704 F.2d 1222, 52 A.F.T.R.2d (RIA) 5072, 1983 U.S. App. LEXIS 28066
CourtCourt of Appeals for the Eleventh Circuit
DecidedMay 12, 1983
Docket81-6071
StatusPublished
Cited by27 cases

This text of 704 F.2d 1222 (Norma Williams v. United States) is published on Counsel Stack Legal Research, covering Court of Appeals for the Eleventh Circuit primary law. Counsel Stack provides free access to over 12 million legal documents including statutes, case law, regulations, and constitutions.

Bluebook
Norma Williams v. United States, 704 F.2d 1222, 52 A.F.T.R.2d (RIA) 5072, 1983 U.S. App. LEXIS 28066 (11th Cir. 1983).

Opinion

HATCHETT, Circuit Judge:

Norma Williams brought this action in the District Court for the Southern District of Florida under I.R.C. § 7429(b)(1). 1 The district court entered a final judgment of dismissal for lack of venue because Norma Williams, the appellant, is an alien. Williams argues that such a holding unconstitutionally infringes upon her fifth amendment rights and the rights of all alien taxpayers. We remand to the district court.

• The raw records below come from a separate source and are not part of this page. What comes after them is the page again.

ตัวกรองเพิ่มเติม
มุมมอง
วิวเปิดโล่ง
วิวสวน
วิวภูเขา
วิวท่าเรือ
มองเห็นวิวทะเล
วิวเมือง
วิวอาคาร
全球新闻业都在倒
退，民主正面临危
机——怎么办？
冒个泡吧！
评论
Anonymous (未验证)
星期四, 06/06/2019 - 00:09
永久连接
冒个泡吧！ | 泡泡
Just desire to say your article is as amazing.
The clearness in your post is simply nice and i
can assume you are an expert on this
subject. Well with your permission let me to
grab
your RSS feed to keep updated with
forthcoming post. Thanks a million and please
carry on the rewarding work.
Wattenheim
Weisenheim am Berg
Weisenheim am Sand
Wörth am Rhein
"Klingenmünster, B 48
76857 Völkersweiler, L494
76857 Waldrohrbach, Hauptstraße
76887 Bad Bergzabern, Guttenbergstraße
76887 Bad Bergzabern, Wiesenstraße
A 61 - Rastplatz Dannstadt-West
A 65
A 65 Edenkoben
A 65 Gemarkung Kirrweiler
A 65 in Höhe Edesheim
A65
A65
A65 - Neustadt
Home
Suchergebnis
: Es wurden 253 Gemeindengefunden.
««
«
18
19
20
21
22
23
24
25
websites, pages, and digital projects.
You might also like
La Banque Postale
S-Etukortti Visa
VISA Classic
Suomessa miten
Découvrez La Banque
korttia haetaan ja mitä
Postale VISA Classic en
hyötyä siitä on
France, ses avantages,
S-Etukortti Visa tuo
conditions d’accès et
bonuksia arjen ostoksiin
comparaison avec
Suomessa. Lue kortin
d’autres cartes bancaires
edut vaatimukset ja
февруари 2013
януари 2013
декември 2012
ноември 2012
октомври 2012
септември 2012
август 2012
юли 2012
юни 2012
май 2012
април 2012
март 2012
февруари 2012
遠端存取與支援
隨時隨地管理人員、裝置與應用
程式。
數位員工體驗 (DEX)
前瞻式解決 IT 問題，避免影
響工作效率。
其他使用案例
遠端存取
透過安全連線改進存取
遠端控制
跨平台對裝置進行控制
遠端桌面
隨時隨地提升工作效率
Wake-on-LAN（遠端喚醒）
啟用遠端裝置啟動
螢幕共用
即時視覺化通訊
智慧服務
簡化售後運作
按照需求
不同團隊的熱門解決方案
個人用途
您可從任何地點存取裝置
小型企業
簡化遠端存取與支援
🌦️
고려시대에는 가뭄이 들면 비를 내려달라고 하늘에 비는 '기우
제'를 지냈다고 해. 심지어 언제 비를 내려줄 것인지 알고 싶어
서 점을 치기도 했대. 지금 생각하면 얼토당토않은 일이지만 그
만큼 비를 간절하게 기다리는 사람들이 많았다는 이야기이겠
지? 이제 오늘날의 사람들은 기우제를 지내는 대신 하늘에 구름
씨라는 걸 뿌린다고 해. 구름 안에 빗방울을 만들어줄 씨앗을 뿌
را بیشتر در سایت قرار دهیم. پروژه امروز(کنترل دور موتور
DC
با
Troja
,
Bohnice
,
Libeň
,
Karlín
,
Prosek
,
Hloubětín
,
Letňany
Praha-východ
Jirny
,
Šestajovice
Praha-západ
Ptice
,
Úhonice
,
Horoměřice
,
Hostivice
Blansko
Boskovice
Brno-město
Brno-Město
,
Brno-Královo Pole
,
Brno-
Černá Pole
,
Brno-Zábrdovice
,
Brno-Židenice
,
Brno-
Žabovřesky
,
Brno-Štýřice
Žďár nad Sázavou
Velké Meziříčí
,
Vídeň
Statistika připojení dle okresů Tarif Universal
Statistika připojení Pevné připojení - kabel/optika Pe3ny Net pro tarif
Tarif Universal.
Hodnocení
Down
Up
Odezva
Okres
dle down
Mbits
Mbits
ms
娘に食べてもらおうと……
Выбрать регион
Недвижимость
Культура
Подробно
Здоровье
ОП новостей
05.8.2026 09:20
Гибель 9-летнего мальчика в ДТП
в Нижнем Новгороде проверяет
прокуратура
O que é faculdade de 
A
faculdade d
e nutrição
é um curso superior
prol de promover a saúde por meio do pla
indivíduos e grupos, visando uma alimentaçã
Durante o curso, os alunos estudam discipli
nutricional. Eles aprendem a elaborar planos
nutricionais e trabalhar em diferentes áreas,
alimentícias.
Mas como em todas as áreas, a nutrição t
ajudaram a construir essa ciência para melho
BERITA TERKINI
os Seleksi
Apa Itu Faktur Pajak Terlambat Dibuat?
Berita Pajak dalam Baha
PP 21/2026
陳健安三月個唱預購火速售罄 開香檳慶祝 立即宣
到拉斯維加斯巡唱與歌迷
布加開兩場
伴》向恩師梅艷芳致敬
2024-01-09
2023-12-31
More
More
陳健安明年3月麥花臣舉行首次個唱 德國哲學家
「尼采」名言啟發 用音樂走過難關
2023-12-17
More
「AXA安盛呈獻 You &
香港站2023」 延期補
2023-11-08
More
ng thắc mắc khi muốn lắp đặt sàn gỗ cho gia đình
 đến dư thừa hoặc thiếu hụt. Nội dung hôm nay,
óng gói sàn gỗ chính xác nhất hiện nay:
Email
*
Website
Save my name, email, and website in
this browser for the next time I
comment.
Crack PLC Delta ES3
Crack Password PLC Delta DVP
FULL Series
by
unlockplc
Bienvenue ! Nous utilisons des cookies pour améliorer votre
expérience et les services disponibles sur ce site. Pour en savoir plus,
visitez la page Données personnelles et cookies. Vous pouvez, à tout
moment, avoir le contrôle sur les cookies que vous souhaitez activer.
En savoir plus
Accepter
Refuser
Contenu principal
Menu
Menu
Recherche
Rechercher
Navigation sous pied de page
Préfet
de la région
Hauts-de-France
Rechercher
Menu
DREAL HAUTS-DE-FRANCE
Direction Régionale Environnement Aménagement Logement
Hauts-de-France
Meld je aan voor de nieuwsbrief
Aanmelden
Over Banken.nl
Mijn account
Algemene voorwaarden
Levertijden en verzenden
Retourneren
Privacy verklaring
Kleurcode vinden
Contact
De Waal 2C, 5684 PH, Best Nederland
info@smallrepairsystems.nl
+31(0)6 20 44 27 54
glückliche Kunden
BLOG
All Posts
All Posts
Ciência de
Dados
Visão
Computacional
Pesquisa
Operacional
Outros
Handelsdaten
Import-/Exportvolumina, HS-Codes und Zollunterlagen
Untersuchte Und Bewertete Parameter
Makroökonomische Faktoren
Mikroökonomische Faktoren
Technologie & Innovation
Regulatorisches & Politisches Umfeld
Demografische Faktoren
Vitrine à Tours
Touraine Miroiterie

Norma Williams, a citizen of the United Kingdom, has a visa which allows her to visit and stay in the United States. During the past year, Williams spent eight months in Boca Raton, Florida, her principal place of residence; she spent the remaining time on trips abroad. Although Williams’ husband had extensive business dealings in this country, they did not file federal income tax returns for the years 1978, 1979, or 1980. Williams’ two children are enrolled in a Boca Raton elementary school.

On May 18, 1981, the Internal Revenue Service (IRS), made a jeopardy assessment under section 6861 of the Internal Revenue Code against Williams as a transferee of *1224 her husband. 2 Accordingly, notice was immediately mailed demanding prompt payment. At the time of the assessment, Williams was advertising her house for sale. After receiving notice of assessment, Williams filed a timely request for an administrative review of the assessment pursuant to section 7429(a)(2). The IRS, after conducting a review, notified Williams that it would uphold its assessment.

On July 30, 1981, Norma Williams filed this action in the District Court for the Southern District of Florida pursuant to 1. R.C. § 7429(b)(1). On August 21, 1981, the court held a hearing on Williams’s motion to abate the assessment and on the government’s motion to dismiss for improper venue. The court held that pursuant to section 7429(e) of the Internal Revenue Code and 28 U.S.C. § 1402(a)(1), Williams failed to establish venue in the Southern District of Florida. The district court made no finding as to whether Williams is a resident or non-resident alien. The court entered judgment dismissing the case for lack of venue. Williams appealed.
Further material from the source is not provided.